Of which the absence of which is un-puttable up with… the absence

“The simplicity,” writes Tolstoy in the Edmonds translation of Anna, “the integrity, the sanity of this life he felt clearly, and he was convinced he would find in it the content, the peace and the dignity, of the lack of which he was so painfully conscious.”

Is this not a beautiful sentence? (My only problem with it is that, being a philosopher, I always read content as content and have to correct myself.) Garnett translates it in almost exactly the same words, only substituting “miserably” for “painfully.” I wonder what Pevear has. Someone check for me, could you? It’s in Part III chapter 12.
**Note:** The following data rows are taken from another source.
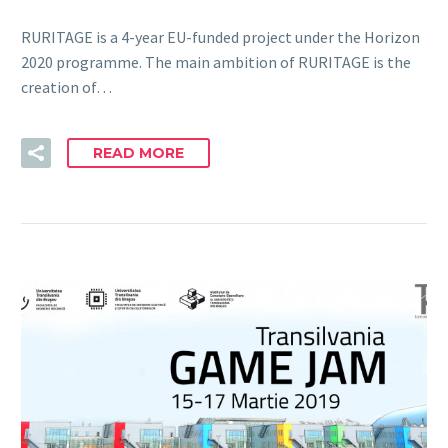
RURITAGE is a 4-year EU-funded project under the Horizon
2020 programme. The main ambition of RURITAGE is the
creation of…
READ MORE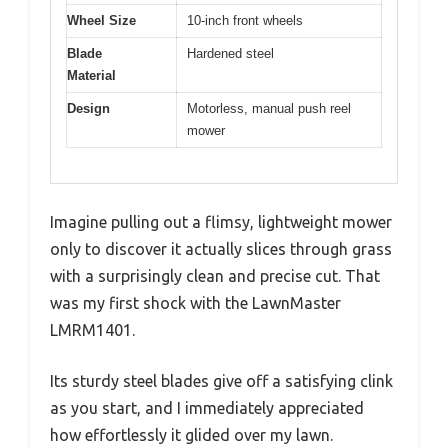
Wheel Size
10-inch front wheels
Blade
Hardened steel
Material
Design
Motorless, manual push reel
mower
Imagine pulling out a flimsy, lightweight mower
only to discover it actually slices through grass
with a surprisingly clean and precise cut. That
was my first shock with the LawnMaster
LMRM1401.
Its sturdy steel blades give off a satisfying clink
as you start, and I immediately appreciated
how effortlessly it glided over my lawn.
When I was little my parents used to repeat a tag attributed to Churchill, something about how putting the preposition at the end of a sentence was an error “up with which I will not put.” These days, instead, people tell a joke:

A Yankee woman, on vacation in the South, sits down on a park bench next to a Southern woman. The Southern Woman says, “So, what part of the country are y’all from?” The Northern Woman responds, “I’m from a part of the country where we know not to end our sentences with prepositions.” The Southern Woman pauses, then rephrases: “So, what part of the country y’all from, bitch?”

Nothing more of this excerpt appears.